That's very concerning wording... I guess even private repositories are being fed into AI, at least that's what that policy explicitly allows.
This is huge, and unfortunately not surprising at all in the age of massive ever-growing out of control tech monopolies that do whatever the fuck they want. Whatever reads in the TOS now, they can and will just reword it when they need it. There's no trust.
Every service and utility gets enshittificated sooner or later, it's a given at the moment. I deleted all my private repos, github and all other MS services should be avoided in the future.
>Whatever reads in the TOS now, they can and will just reword it when they need it. There's no trust.
This is what is crazy to me. You can agree to terms, build infrastructure around terms you agreed to, then those terms can completely change. Don't like it? Click disagree and we'll close your account, no problem!
And, thanks to politics around social media censorship, we have way too people willing to say, "Don't like the terms, don't use the platform!" to the point of normalization. Sad.

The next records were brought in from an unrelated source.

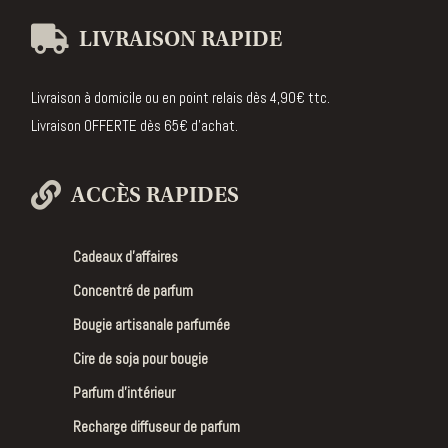
LIVRAISON RAPIDE
Livraison à domicile ou en point relais dès 4,90€ ttc.
Livraison OFFERTE dès 65€ d’achat.
ACCÈS RAPIDES
Cadeaux d’affaires
Concentré de parfum
Bougie artisanale parfumée
Cire de soja pour bougie
Parfum d’intérieur
Recharge diffuseur de parfum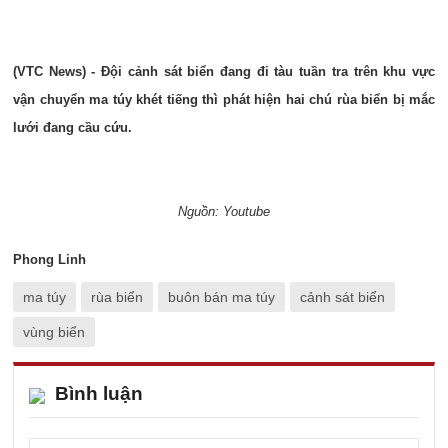
(VTC News) - Đội cảnh sát biển đang đi tàu tuần tra trên khu vực
vận chuyển ma túy khét tiếng thì phát hiện hai chú rùa biển bị mắc
lưới đang cầu cứu.
Nguồn: Youtube
Phong Linh
ma túy
rùa biển
buôn bán ma túy
cảnh sát biển
vùng biển
Bình luận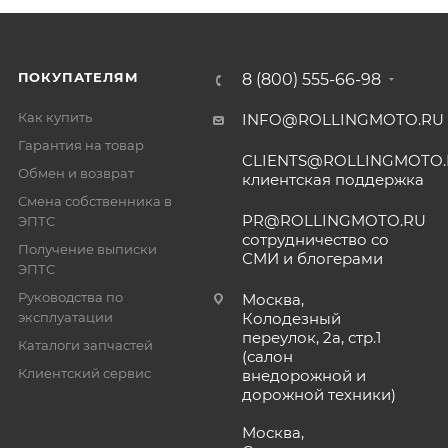
ПОКУПАТЕЛЯМ
8 (800) 555-66-98
Как купить
INFO@ROLLINGMOTO.RU
Гарантия на товар
CLIENTS@ROLLINGMOTO
Обмен и возврат
клиентская поддержка
Смена собственника в
PR@ROLLINGMOTO.RU
ЭПТС
сотрудничество со
Получение выписки
СМИ и блогерами
ЭПТС
Руководства по
Москва,
эксплуатации
Колодезный
переулок, 2а, стр.1
Каталоги запчастей
(салон
Клиентский сервис
внедорожной и
дорожной техники)
Москва,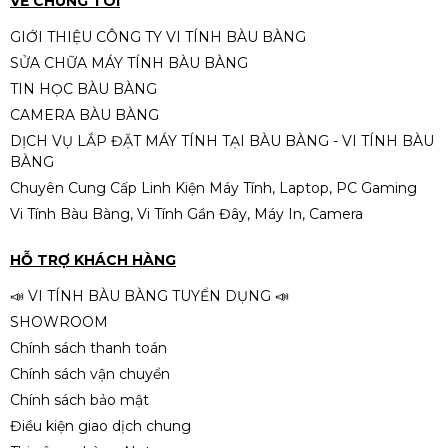
VỀ CHÚNG TÔI
GIỚI THIỆU CÔNG TY VI TÍNH BÀU BÀNG
SỬA CHỮA MÁY TÍNH BÀU BÀNG
TIN HỌC BÀU BÀNG
CAMERA BÀU BÀNG
DỊCH VỤ LẮP ĐẶT MÁY TÍNH TẠI BÀU BÀNG - VI TÍNH BÀU
BÀNG
Chuyên Cung Cấp Linh Kiện Máy Tính, Laptop, PC Gaming
Vi Tính Bàu Bàng, Vi Tính Gần Đây, Máy In, Camera
HỖ TRỢ KHÁCH HÀNG
📣 VI TÍNH BÀU BÀNG TUYỂN DỤNG 📣
SHOWROOM
Chính sách thanh toán
Chính sách vận chuyển
Chính sách bảo mật
Điều kiện giao dịch chung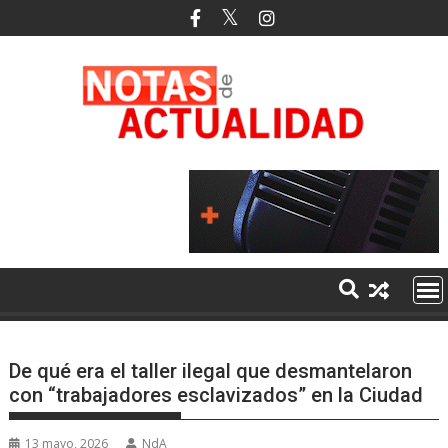
Saltar
al
contenido
De qué era el taller ilegal que desmantelaron
con “trabajadores esclavizados” en la Ciudad
13 mayo, 2026
NdA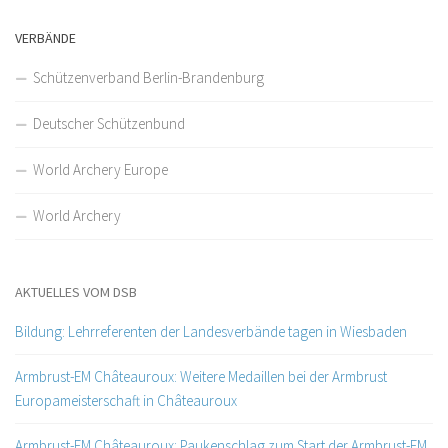
VERBÄNDE
Schützenverband Berlin-Brandenburg
Deutscher Schützenbund
World Archery Europe
World Archery
AKTUELLES VOM DSB
Bildung: Lehrreferenten der Landesverbände tagen in Wiesbaden
Armbrust-EM Châteauroux: Weitere Medaillen bei der Armbrust
Europameisterschaft in Châteauroux
Armbrust-EM Châteauroux: Paukenschlag zum Start der Armbrust-EM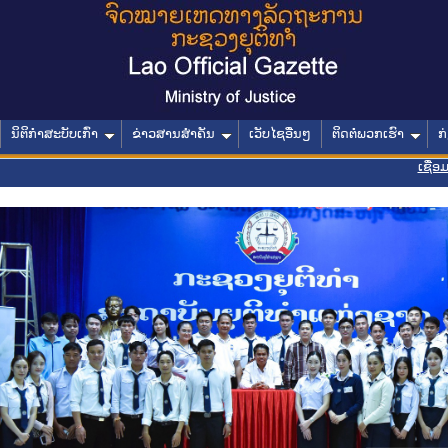
ນິຕິກໍາສະບັບເກົ່າ
ຂ່າວສານສໍາຄັນ
ເວັບໄຊອື່ນໆ
ຕິດຕໍ່ພວກເຮົາ
ກ
ເຊື່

The other solution is political. There's a reason that governments regulate and define economic rules of the road. This is a good example of where governments need to step in. The link between generative AI and the data it is trained on needs to be carefully thought through and properly handled especially given the capitalist nature of our economy.
Do you have experience with self-hosting Guitea? I am on to fence about going with Gitea because of the recent fork of the project (Forgejo). Seems that many contributors are now contributing mainly to Forgejo.
> The only solution is to self-host. Gitea is good.
I don’t understand your thinking and gitea’s marketing. They say in the same breath that it’s “self-hosting” and that they do “Git hosting… similar to GitHub, BitBucket, and GitLab”. — https://docs.gitea.com/
Playing devil‘s advocate, all kinds of linting, vetting or security scanning with any degree of smartness beyond a regex would probably fall into my definition of non-human eyes too.
Slippery slope, yes, but in reality there is a legal framework and a ToS in place as well.
These tools are enabled by the owner of the repository. And I think consent has precedence over license terms. But this seems like an escape hatch for using your code as a training material.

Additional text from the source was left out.